Prefeitura abre pregão para novo veículo do Samu
Enquanto isso, nove ambulâncias paradas em Sorocaba são alvo de questionamento pelo Ministério Público Federal
A Prefeitura de Sorocaba abriu licitação para adquirir um novo Veículo de Intervenção Rápida (VIR) para o Samu 192, enquanto o Ministério Público Federal (MPF) cobra na Justiça a recuperação de nove ambulâncias que, segundo o órgão, estão paradas há mais de um ano. O novo pregão foi publicado no Jornal do Município de quarta-feira (2).
O Pregão Eletrônico nº 043/2026 prevê a aquisição de um veículo destinado ao atendimento pré-hospitalar móvel do Samu. As propostas podem ser apresentadas até 18 de setembro, quando também está prevista a abertura da disputa.
Segundo a prefeitura, porém, o veículo previsto no pregão não é uma ambulância. Trata-se de um VIR 4x4, destinado ao atendimento de emergência em áreas rurais ou locais de acesso mais difícil. Conforme o Executivo, a aquisição será custeada por meio de emenda impositiva do vereador Fábio Simoa.
A licitação ocorre em meio à Ação Civil Pública nº 5002370-34.2026.4.03.6110, na qual o MPF afirma que metade das 18 ambulâncias adquiridas com recursos federais pelo município está inoperante. Segundo o órgão, os veículos aguardam reparos há meses, incluindo serviços como troca de bateria, pneus e freios.
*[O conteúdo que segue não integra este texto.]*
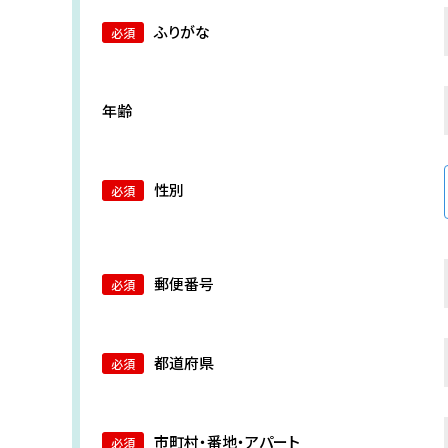
ふりがな
年齢
性別
郵便番号
都道府県
市町村・番地・アパート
Em junho, uma decisão liminar determinou que a prefeitura recolocasse os veículos em operação em até 30 dias. O MPF afirma que a determinação não foi cumprida e pediu multa diária de R$ 5 mil ao município e de R$ 1 mil ao prefeito e aos secretários de Saúde e Administração.
O que diz a prefeitura
Em resposta, a prefeitura afirmou que "não foi notificada desta ação". A administração municipal informou ainda que o Samu opera atualmente com 10 viaturas em atividade regular.
Ela sustenta que o serviço está em conformidade com os parâmetros do Ministério da Saúde para municípios de grande porte, citando a Portaria GM/MS nº 1.864/2003 e outras normativas regulamentadoras do Samu 192.
A referência, entretanto, chama atenção porque a Portaria nº 1.864/2003 foi revogada em 2011 pela Portaria nº 2.026/2011. Portanto, a norma apresentada pela prefeitura como fundamento para os parâmetros de cobertura não está mais vigente.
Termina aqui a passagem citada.